Have We Got a Deal For You!
You’re in luck–the incredible luck! You don’t have to wait at all! You can buy all you need right now! All they want is your credit card number, or your Pay Pal account authorization, so they can charge you actual, real hard-earned cash money to buy the imaginary goods to advance in the game. Wow! Isn’t that just so nice of them?
Not on your life! There is no way I would ever pay money to play a game that is supposed to be free! You see, to me, free means free. Just that, and nothing else. Free all the way. No hidden charges, tricks or gimmicks that cost money later on.
Apparently, however, there are a lot of people who do not agree with me. This phenomenon has expanded to the point that gift cards for most of these games can be had at many stores!!

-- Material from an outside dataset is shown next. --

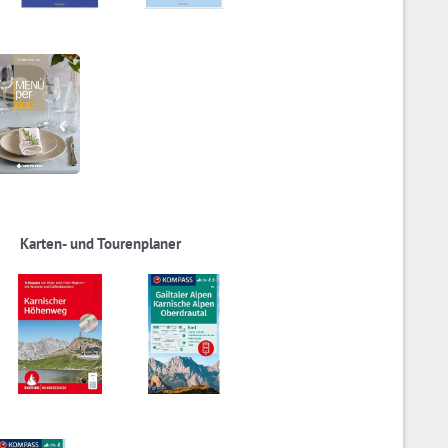
Karten- und Tourenplaner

WOW! Now, I don’t mind paying for a game that I buy on a CD and install in my own computer. But for that, I pay one time only, and the game is mine to play as often as I wish, with no further costs. But to pay to play on an ongoing basis for a game you are never going to own, and to have nothing to show for the money–that, to me, is incomprehensible.

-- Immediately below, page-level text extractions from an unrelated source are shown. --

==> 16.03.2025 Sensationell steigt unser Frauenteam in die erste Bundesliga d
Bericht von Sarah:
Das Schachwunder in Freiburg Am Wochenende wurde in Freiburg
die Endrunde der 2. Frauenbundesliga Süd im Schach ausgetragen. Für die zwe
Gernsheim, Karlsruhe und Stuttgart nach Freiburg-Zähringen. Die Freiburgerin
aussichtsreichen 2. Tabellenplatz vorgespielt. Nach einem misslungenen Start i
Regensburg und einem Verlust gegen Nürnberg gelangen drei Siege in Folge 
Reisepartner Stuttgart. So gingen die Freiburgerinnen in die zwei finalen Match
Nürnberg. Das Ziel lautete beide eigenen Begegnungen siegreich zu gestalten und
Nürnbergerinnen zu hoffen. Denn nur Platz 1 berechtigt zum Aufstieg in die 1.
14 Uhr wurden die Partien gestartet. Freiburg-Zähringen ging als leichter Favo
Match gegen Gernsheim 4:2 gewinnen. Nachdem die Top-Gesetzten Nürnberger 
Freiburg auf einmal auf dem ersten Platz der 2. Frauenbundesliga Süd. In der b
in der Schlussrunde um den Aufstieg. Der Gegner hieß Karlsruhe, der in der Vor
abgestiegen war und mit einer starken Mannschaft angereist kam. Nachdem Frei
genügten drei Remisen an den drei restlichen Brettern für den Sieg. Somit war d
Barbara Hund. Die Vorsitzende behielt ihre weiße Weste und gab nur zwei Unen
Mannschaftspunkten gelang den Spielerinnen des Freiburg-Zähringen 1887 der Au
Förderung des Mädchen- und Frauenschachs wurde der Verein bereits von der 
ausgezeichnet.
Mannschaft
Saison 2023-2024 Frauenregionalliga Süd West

The upside to these games is that in most of them, a round can be played rather quickly, if you’ve a few moments to kill–(depending on your strategy). If you stick to your own territory on one pass through the game, it won’t take too long before you use up all your energy for that session, and you’re done, probably within about 10 or 15 minutes.
They are for the most part, simplistic, games with unsophisticated graphics. I’m sure the target audience is supposed to be kids, but guess what! There are more adults than kids playing. It is a temporary, mindless diversion. Entertainment at the most inane level. Yet, they are a bit fun. I guess there’s still some “kid” in us all.
On the negative side, these games are huge time-sucks. As Yoda would say, “Deeper than a black hole, they are!”
When I say the graphics are ‘unsophisticated,’ I mean that the characters (avatars) are cartoonish and unrealistic. The various possible interactions (building things; planting things; visiting neighbors; tending things; shopping for things, etc.) mean that they are very graphics-intensive.
This sometimes makes game play very slow. It depends, yes, on the speed of your own computer, and whether your processor and/or video card can handle these graphics-heavy games. It also depends upon the speed of your internet connection, and how many players are currently in the game.
It is my opinion that there are certain times of the day/days of the week when there are so many players that the host site’s servers have trouble keeping up. This may explain the lock-ups, slow-downs and crashes that happen in nearly every one of these games from time to time. I should say, from time to time with annoying frequency. That is another time-suck component.
The games can have a near-hypnotic quality–it is possible to sit down to play “just for a while”– and look up a bit later and be astonished to find that 4 or more hours have elapsed!
It’s an in-computer localized alien-abduction time warp phenomenon!